Replace wp-login.php with messenger authentication — Telegram, WhatsApp, MAX. Match users by phone; password fallback enabled by default.
WordPress 5.8+, PHP 7.4+
1. Sign in to the Auth Cloud cabinet and create an application.
2. Connect at least one messenger bot (Telegram, WhatsApp or MAX).
3. Add your site origin (e.g. https://yoursite.com) to allowed domains.
4. Copy the application _id — you will enter it as Application ID in WordPress.
1. Download the plugin archive using the button above.
2. In WordPress admin go to Plugins → Add New → Upload Plugin.
3. Select antirius-auth-cloud.zip and click Install Now, then activate.
1. Go to Settings → Antirius Auth Cloud.
2. Enter the Antirius Auth Cloud URL (e.g. https://id.antirius.com) and Application ID.
3. Bind the administrator phone via the button in settings (required before enabling the plugin).
4. Optionally enable auto-create users and set the default role, then enable the plugin and save.

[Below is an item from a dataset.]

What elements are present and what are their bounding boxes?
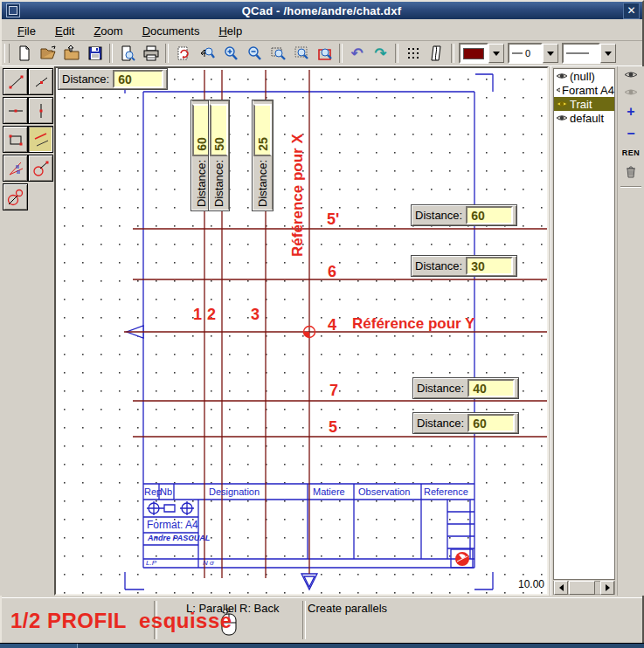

5. wp-login.php now shows the widget.
| Setting | Description |
|---|---|
| Antirius Auth Cloud URL | Base URL of your Auth Cloud instance (API, JWKS, default widget.js). |
| Widget script URL (optional) | Override widget.js URL; leave empty to use {Base URL}/widget.js. |
| Application ID | Application _id from the cabinet. |
| Auto-create users | Create a WordPress account if no user matches by phone. |
| Default role | Role for newly created users. |
| User matching | Phone only: WordPress user meta `phone` must match the number from Auth Cloud. |
| Hide password login on messenger screen | Opt-out checkbox. Unchecked (default) — backup link to wp-login.php?abc_bypass=1 is shown. Check only to hide the link. |
1. User opens wp-login.php → the plugin shows the Auth Cloud widget instead of the standard form.
2. User scans the QR code or opens a messenger link and confirms login in the bot.
3. The browser exchanges session_id; the plugin verifies JWT (RS256) via JWKS.
4. The plugin finds a user by phone meta or creates one (if enabled), then sets the auth cookie.
5. User is redirected to the dashboard or the original redirect_to URL.
A link to the standard WordPress login is shown on the messenger screen by default. You can also open it directly (cookie keeps bypass mode after form POST):
https://yoursite.com/wp-login.php?abc_bypass=1To hide the on-screen link, check “Hide password login on messenger screen” in plugin settings. The direct URL above still works unless you block it separately.
JWT is verified with the public key from JWKS (RS256); app_id in the token must match your Application ID. No shared secrets are stored in WordPress. The public key is cached as a transient.